Executive Interview Series
Welcome to Optimum Healthcare IT’s “4 Questions with…” executive interview series, where we interview top thought leaders in the Healthcare IT space. We search for the leaders with track records of service excellence, who are passionate about their work and make patient safety their top priority. In this installment, we talk with Edward W. Marx, CIO (GO) of NYC Health & Hospitals (GO) & Advisory Board Executive Vice President.
OHIT: What is a day in your life like, as a CIO – from waking up, to turning off the lights at night?
Ed Marx: I am a member of TeamUSA Duathlon, so that means I turn the lights on at 4:25 every morning. I spend around 3 hours working out but take advantage of multi-tasking opportunities to catch up on email or reading scriptures and to meditate. I don't maintain a regular "office" so it depends on the day where I go next. It may be to one of our hospitals, city hall or our corporate offices. I do have shared space with my direct reports at an off-campus site that houses IT and related teams like mine. I would say that 50% of my time is spent in meetings, 30% with customers and 20% trying to get things accomplished. Since I travel to NYC each week, I have no family obligations, so I typically meet with my traveling team for dinner, and after we get some more things accomplished, we take advantage of everything NYC has to offer. I end the day on my stationary bike talking with my family from 11p to midnight. I then shower and head to sleep.
OHIT: How has being a hospital CIO changed in the last five years?
Ed Marx: The trend towards business and clinical-minded CIO's continues. At CHIME we call this CIO 3.0. There are very few CIO 1.0 left, those that are purely technical and ended up in a leadership role because they outlasted all the other techies. The "post-modern CIO" is very strategic minded and customer-centric. Our patients and providers demand that we become increasingly entrepreneurial, innovative and help to drive transformation inside and outside of our respective organizations and communities.
OHIT: If you knew that your company would suffer a security breach tomorrow, what would you do differently today?
Ed Marx: It is not a matter of if we will suffer a breach, but when. My focus is on resiliency. How quickly do we realize we have a breach and how quick can we recover. So it is wise to build a strong defense. That is a given. It is even wiser to have plans in place to discover and resolve quickly.
OHIT: Where do you see healthcare IT going in the next five years? How are you preparing for it today? What do you need, but don’t yet have, to get to where you want to be?

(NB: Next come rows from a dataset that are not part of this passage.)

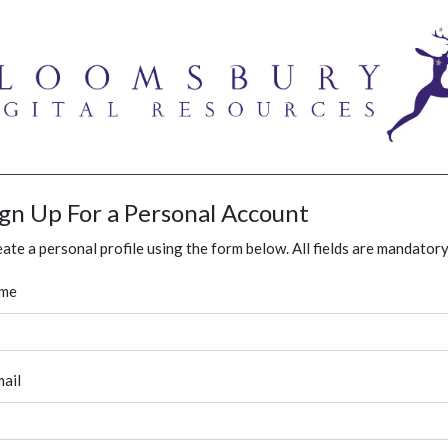
ign Up For a Personal Account
ate a personal profile using the form below. All fields are mandatory
me
ail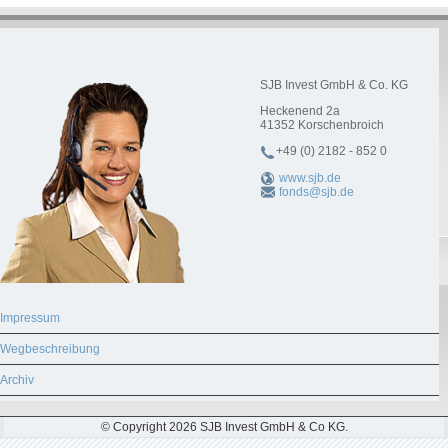
SJB Invest GmbH & Co. KG
Heckenend 2a
41352
Korschenbroich
+49 (0) 2182 - 852 0
www.sjb.de
fonds@sjb.de
Impressum
Wegbeschreibung
Archiv
© Copyright 2026 SJB Invest GmbH & Co KG.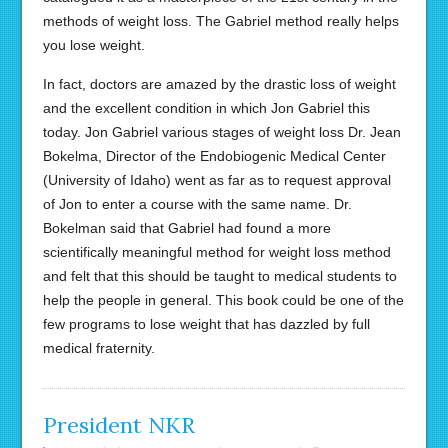
methods of weight loss. The Gabriel method really helps
you lose weight.
In fact, doctors are amazed by the drastic loss of weight
and the excellent condition in which Jon Gabriel this
today. Jon Gabriel various stages of weight loss Dr. Jean
Bokelma, Director of the Endobiogenic Medical Center
(University of Idaho) went as far as to request approval
of Jon to enter a course with the same name. Dr.
Bokelman said that Gabriel had found a more
scientifically meaningful method for weight loss method
and felt that this should be taught to medical students to
help the people in general. This book could be one of the
few programs to lose weight that has dazzled by full
medical fraternity.
President NKR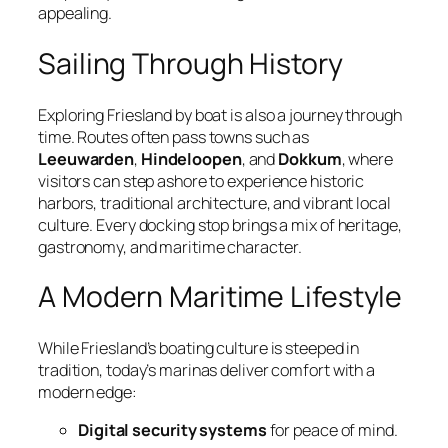
appealing.
Sailing Through History
Exploring Friesland by boat is also a journey through
time. Routes often pass towns such as
Leeuwarden
,
Hindeloopen
, and
Dokkum
, where
visitors can step ashore to experience historic
harbors, traditional architecture, and vibrant local
culture. Every docking stop brings a mix of heritage,
gastronomy, and maritime character.
A Modern Maritime Lifestyle
While Friesland’s boating culture is steeped in
tradition, today’s marinas deliver comfort with a
modern edge:
Digital security systems
for peace of mind.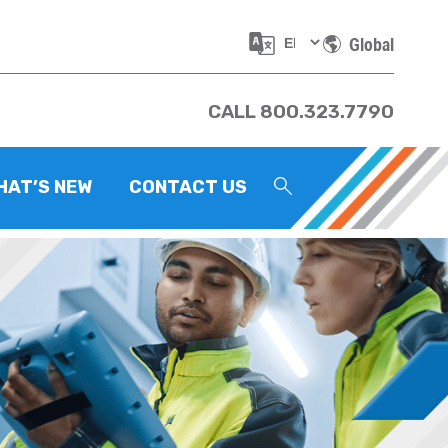
Global
CALL 800.323.7790
HAT’S NEW
CONTACT US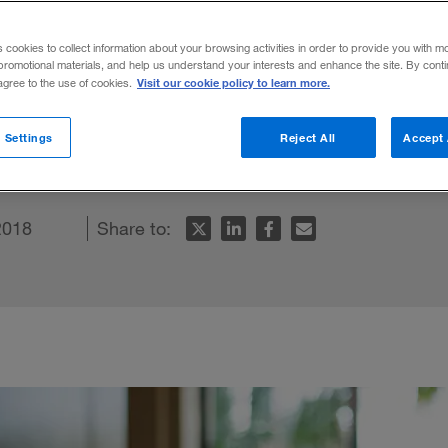
ny Board
s cookies to collect information about your browsing activities in order to provide you with m
promotional materials, and help us understand your interests and enhance the site. By cont
Visit our cookie policy to learn more.
 agree to the use of cookies.
board and adopt “qualified consensus” for d
 Settings
Reject All
Accept 
2018
Share to: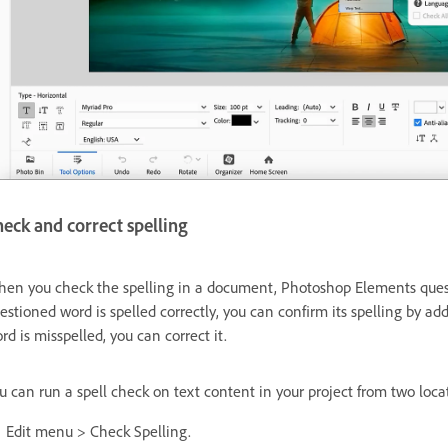
eck and correct spelling
en you check the spelling in a document, Photoshop Elements question
estioned word is spelled correctly, you can confirm its spelling by ad
rd is misspelled, you can correct it.
u can run a spell check on text content in your project from two loca
Edit menu > Check Spelling.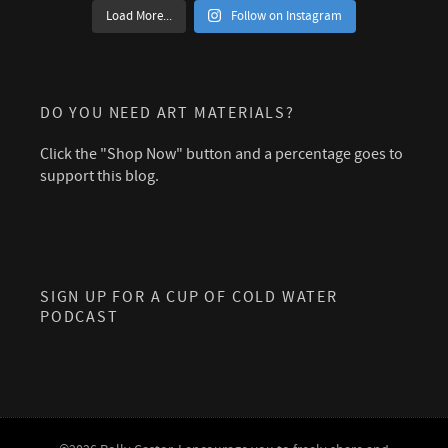
Load More...
Follow on Instagram
DO YOU NEED ART MATERIALS?
Click the "Shop Now" button and a percentage goes to
support this blog.
SIGN UP FOR A CUP OF COLD WATER
PODCAST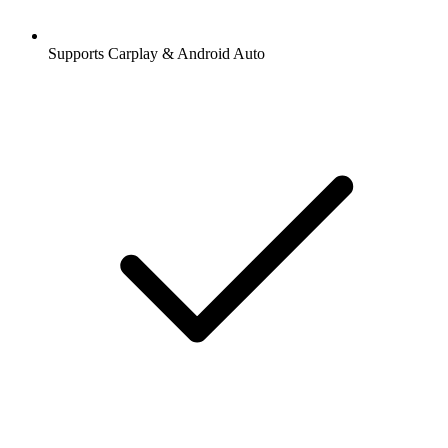
Supports Carplay & Android Auto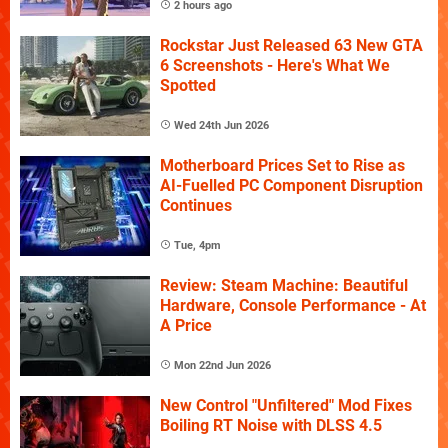
2 hours ago
Rockstar Just Released 63 New GTA
6 Screenshots - Here's What We
Spotted
Wed 24th Jun 2026
Motherboard Prices Set to Rise as
AI-Fuelled PC Component Disruption
Continues
Tue, 4pm
Review: Steam Machine: Beautiful
Hardware, Console Performance - At
A Price
Mon 22nd Jun 2026
New Control "Unfiltered" Mod Fixes
Boiling RT Noise with DLSS 4.5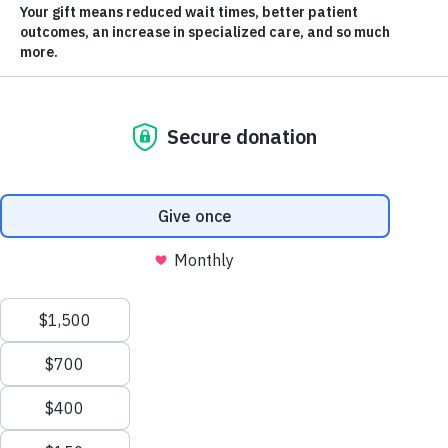
Matched
The ever-energetic Sprott Shaw College Change Bandits will be on
Scroll
Pandosy St. in front of KGH, making noise and drumming up change
from passing vehicles.
to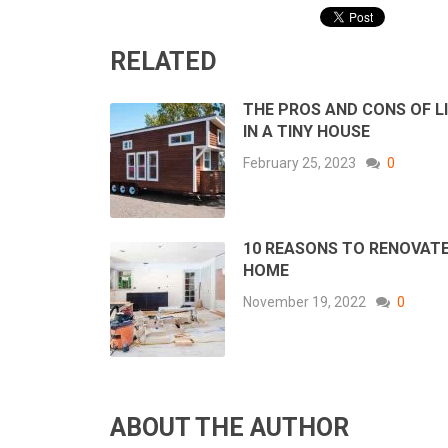
RELATED
THE PROS AND CONS OF L
IN A TINY HOUSE
February 25, 2023
0
10 REASONS TO RENOVAT
HOME
November 19, 2022
0
ABOUT THE AUTHOR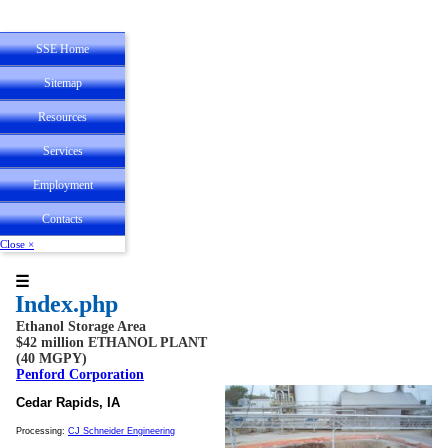
SSE Home
Sitemap
Resources
State Registrations
Services
Employee
Experience
Employment
Personal
Service
Contacts
Close ×
☰
Index.php
Ethanol Storage Area
$42 million ETHANOL PLANT
(40 MGPY)
Penford Corporation
Cedar Rapids, IA
Processing:
CJ Schneider Engineering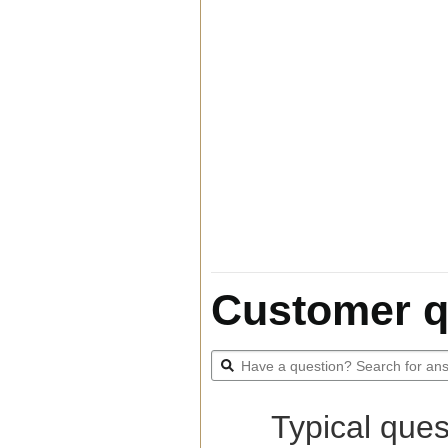
Customer q
Typical ques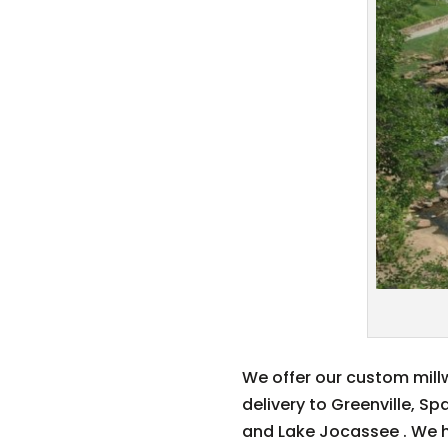
We offer our custom millw
delivery to Greenville, S
and Lake Jocassee . We ha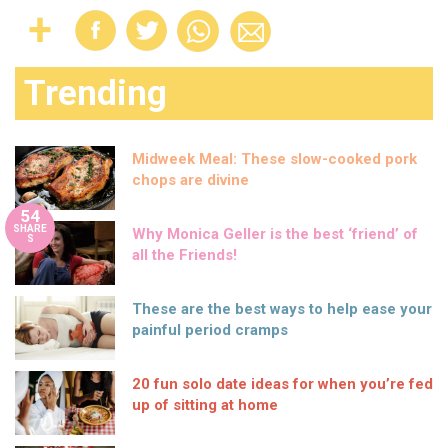
Trending
Midweek Meal: These slow-cooked pork
chops are divine
54
SHARE
Why Monica Geller is the best ‘friend’ of
S
all the Friends!
These are the best ways to help ease your
painful period cramps
20 fun solo date ideas for when you’re fed
up of sitting at home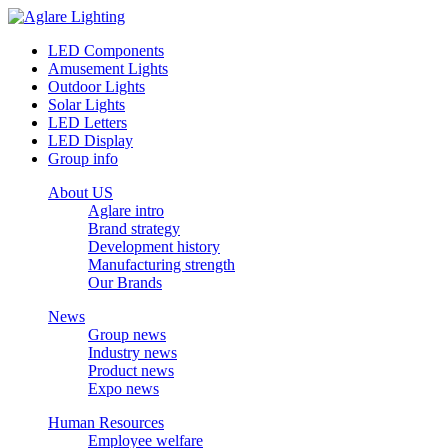
LED Components
Amusement Lights
Outdoor Lights
Solar Lights
LED Letters
LED Display
Group info
About US
Aglare intro
Brand strategy
Development history
Manufacturing strength
Our Brands
News
Group news
Industry news
Product news
Expo news
Human Resources
Employee welfare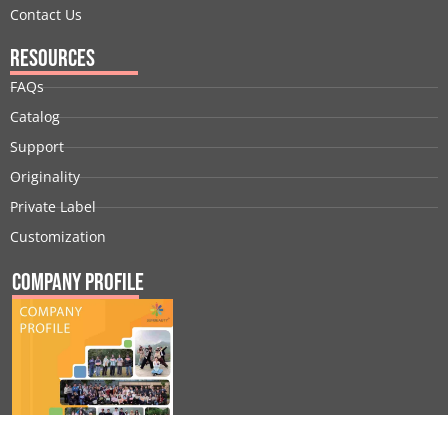
Contact Us
Resources
FAQs
Catalog
Support
Originality
Private Label
Customization
Company Profile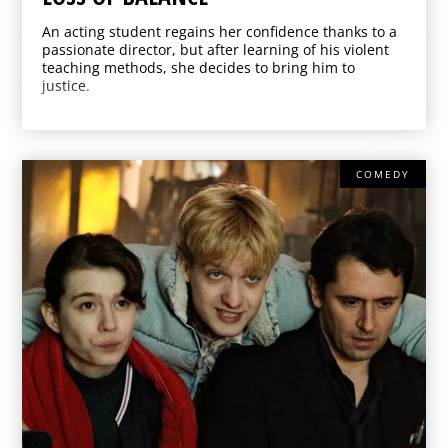
An acting student regains her confidence thanks to a
passionate director, but after learning of his violent
teaching methods, she decides to bring him to
justice.
COMEDY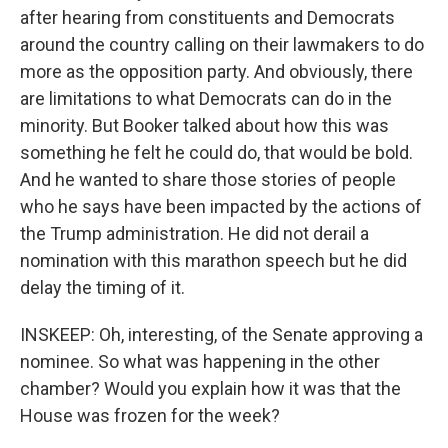
after hearing from constituents and Democrats
around the country calling on their lawmakers to do
more as the opposition party. And obviously, there
are limitations to what Democrats can do in the
minority. But Booker talked about how this was
something he felt he could do, that would be bold.
And he wanted to share those stories of people
who he says have been impacted by the actions of
the Trump administration. He did not derail a
nomination with this marathon speech but he did
delay the timing of it.
INSKEEP: Oh, interesting, of the Senate approving a
nominee. So what was happening in the other
chamber? Would you explain how it was that the
House was frozen for the week?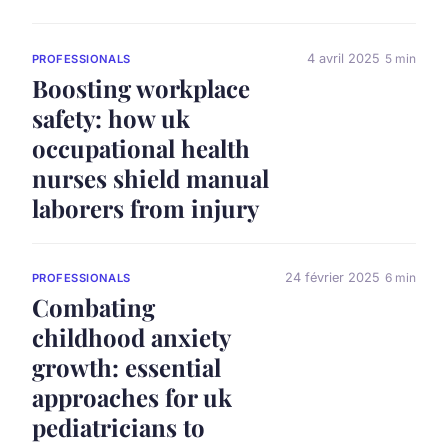
4 avril 2025
5 min
PROFESSIONALS
Boosting workplace
safety: how uk
occupational health
nurses shield manual
laborers from injury
24 février 2025
6 min
PROFESSIONALS
Combating
childhood anxiety
growth: essential
approaches for uk
pediatricians to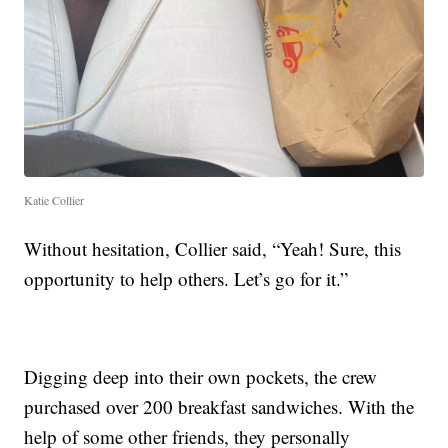
Katie Collier
Without hesitation, Collier said, “Yeah! Sure, this
opportunity to help others. Let’s go for it.”
Digging deep into their own pockets, the crew
purchased over 200 breakfast sandwiches. With the
help of some other friends, they personally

Ed Marx: Let me give you a non-standard response and stretch myself. There won't be IT in 10 years, and we may see that transition in progressive organizations as soon as five years from now. Why will you need a mammoth and expensive IT organization? These will be a relic of a day gone by. With the cloud, consumerism, integrated/seamless applications and digital natives taking more and more leadership roles, the need for IT specific talent will begin to erode. Think about it. Does anyone provide smartphone support at your hospital? No. Portal support? No. Cloud support? No. Extrapolate and see where we are headed.